Incidemment, il a souligné que les centres de rétention gérés par la gendarmerie nationale connaissaient beaucoup moins d'incidents et bénéficiaient d'un climat apaisé. Il a estimé que les gendarmes avaient par nature l'expérience de la vie en communauté. Inversement, il a jugé que les policiers étaient trop souvent armés et contribuaient ainsi à créer un sentiment de méfiance. Il a ajouté que la hantise de l'évasion était mauvaise conseillère et ne donnait pas nécessairement de meilleurs résultats -en 2007, dix évasions ont eu lieu au centre de rétention de Vincennes, pourtant l'un des plus sécurisés.

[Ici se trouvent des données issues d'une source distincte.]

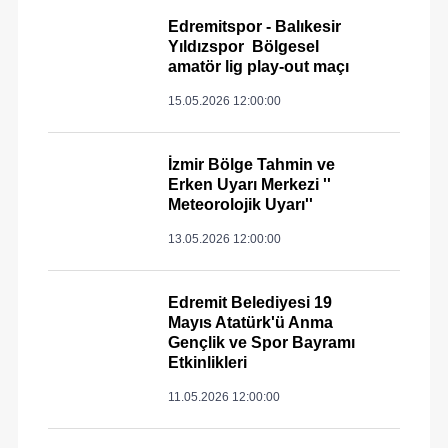
Edremitspor - Balıkesir
Yıldızspor Bölgesel
amatör lig play-out maçı
15.05.2026 12:00:00
İzmir Bölge Tahmin ve
Erken Uyarı Merkezi ''
Meteorolojik Uyarı''
13.05.2026 12:00:00
Edremit Belediyesi 19
Mayıs Atatürk'ü Anma
Gençlik ve Spor Bayramı
Etkinlikleri
11.05.2026 12:00:00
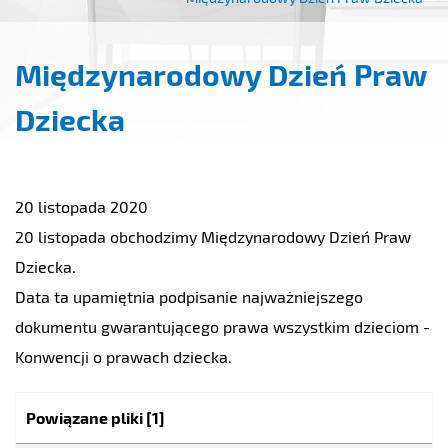
Międzynarodowy Dzień Praw
Dziecka
20 listopada 2020
20 listopada obchodzimy Międzynarodowy Dzień Praw
Dziecka.
Data ta upamiętnia podpisanie najważniejszego
dokumentu gwarantującego prawa wszystkim dzieciom -
Konwencji o prawach dziecka.
Kategoria:
Powiązane pliki
[1]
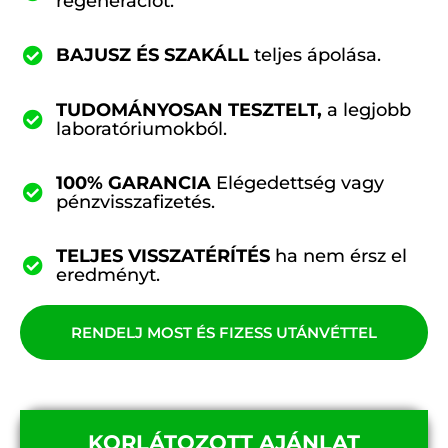
regenerációt.
BAJUSZ ÉS SZAKÁLL
teljes ápolása.
TUDOMÁNYOSAN TESZTELT,
a legjobb
laboratóriumokból.
100% GARANCIA
Elégedettség vagy
pénzvisszafizetés.
TELJES VISSZATÉRÍTÉS
ha nem érsz el
eredményt.
RENDELJ MOST ÉS FIZESS UTÁNVÉTTEL
KORLÁTOZOTT AJÁNLAT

M. Jean-Jacques Hyest, président, a salué à son tour la qualité du travail de la gendarmerie nationale, estimant qu'il faudrait en tenir compte lors du prochain débat sur l'avenir de la maréchaussée.

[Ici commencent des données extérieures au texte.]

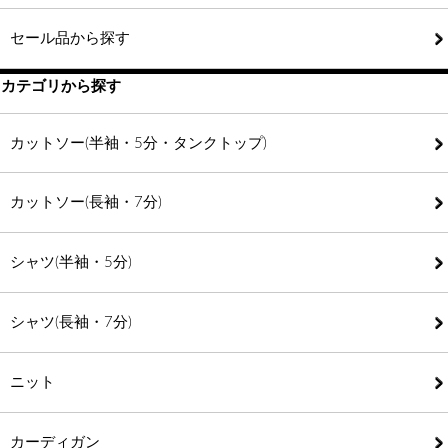
セール品から探す
カテゴリから探す
カットソー(半袖・5分・タンクトップ)
カットソー(長袖・7分)
シャツ(半袖・5分)
シャツ(長袖・7分)
ニット
カーディガン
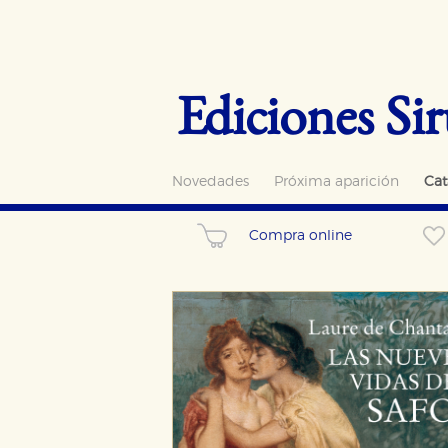
Ediciones Sir
Novedades
Próxima aparición
Cat
Compra online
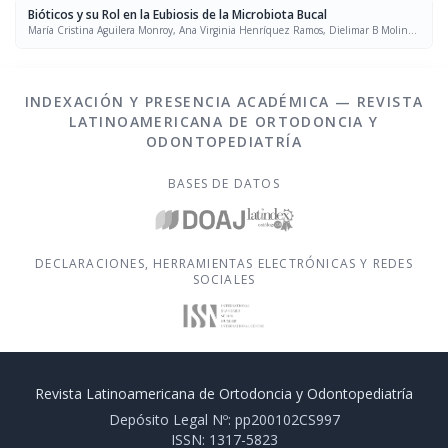
Bióticos y su Rol en la Eubiosis de la Microbiota Bucal
María Cristina Aguilera Monroy, Ana Virginia Henríquez Ramos, Dielimar B Molina
O., Cruz A Monzón R., Veruskha W Pacheco G.
INDEXACIÓN Y PRESENCIA ACADÉMICA — REVISTA
LATINOAMERICANA DE ORTODONCIA Y
ODONTOPEDIATRÍA
BASES DE DATOS
DECLARACIONES, HERRAMIENTAS ELECTRÓNICAS Y REDES
SOCIALES
Revista Latinoamericana de Ortodoncia y Odontopediatría
Depósito Legal Nº: pp200102CS997
ISSN: 1317-5823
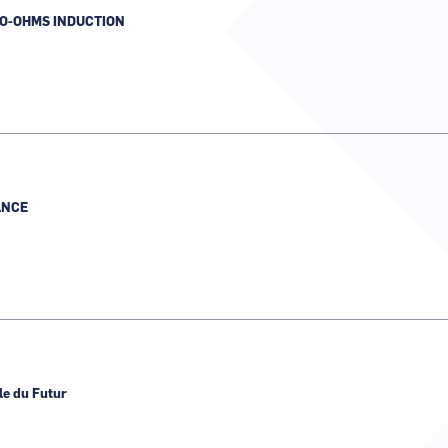
O-OHMS INDUCTION
ANCE
le du Futur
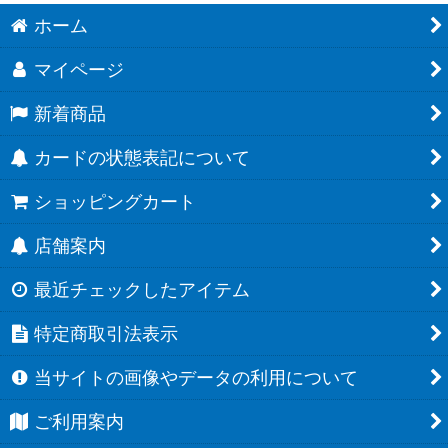
ホーム
マイページ
新着商品
カードの状態表記について
ショッピングカート
店舗案内
最近チェックしたアイテム
特定商取引法表示
当サイトの画像やデータの利用について
ご利用案内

M. Bernard Chemin, président de la CRAZA, a déploré le projet de créer un centre de rétention de 300 places remplaçant celui du Mesnil-Amelot actuellement sous la responsabilité de la gendarmerie nationale.

* 1 Ci-après dénommée CNIL

* 2 Ci-après dénommée CNDS

* 3 Ci-après dénommée HALDE

* 4 Rappelons, à cet égard, que le champ de compétence de la commission des lois est vaste. Il recouvre notamment le droit constitutionnel, les libertés publiques et le droit électoral ; le droit civil et le droit pénal; l'organisation de la sécurité, de la justice et des collectivités territoriales; le droit commercial et le droit des sociétés.

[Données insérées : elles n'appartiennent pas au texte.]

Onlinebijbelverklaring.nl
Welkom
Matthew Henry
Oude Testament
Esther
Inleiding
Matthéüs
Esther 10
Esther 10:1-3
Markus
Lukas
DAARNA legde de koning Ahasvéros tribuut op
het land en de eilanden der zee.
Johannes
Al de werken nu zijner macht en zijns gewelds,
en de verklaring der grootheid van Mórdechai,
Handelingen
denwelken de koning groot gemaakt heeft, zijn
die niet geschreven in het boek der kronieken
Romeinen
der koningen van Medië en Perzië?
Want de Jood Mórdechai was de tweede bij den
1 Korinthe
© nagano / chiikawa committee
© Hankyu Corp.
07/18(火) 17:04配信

* 5 Loi n° 2001-504 tendant à renforcer la prévention et la répression des mouvements sectaires portant atteinte aux droits de l'homme et aux libertés fondamentales.

* 6 Rappelons que la commission des lois est compétente au fond sur tous les projets de modification de la Constitution. Elle examinera le projet de loi constitutionnelle de modernisation des institutions de la Vème République ainsi qu'un éventuel projet de loi portant modification du Préambule de la Constitution qui pourrait résulter des travaux menés actuellement par le comité de réflexion présidé par Mme Simone Veil.

* 7 Le 21 mai 2008, le gouvernement a demandé aux commissions des lois des deux assemblées, leur avis sur le candidat qu'il souhaitait proposer à la nomination à cette fonction. La commission des lois a programmé son audition le 29 mai 2008.